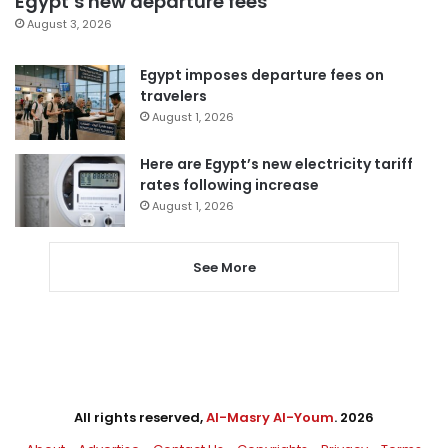
Egypt’s new departure fees
August 3, 2026
Egypt imposes departure fees on
travelers
August 1, 2026
Here are Egypt’s new electricity tariff
rates following increase
August 1, 2026
See More
All rights reserved,
Al-Masry Al-Youm
. 2026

= = = = =

— Goal of the exercise —
What are the lines from the one containing "Here are Egypt’s new electricity tariff" through the end of the material? Reproduce them exactly, both ends included, with nothing added.

— Exercise answer —
Here are Egypt’s new electricity tariff
rates following increase
August 1, 2026
See More
All rights reserved,
Al-Masry Al-Youm
. 2026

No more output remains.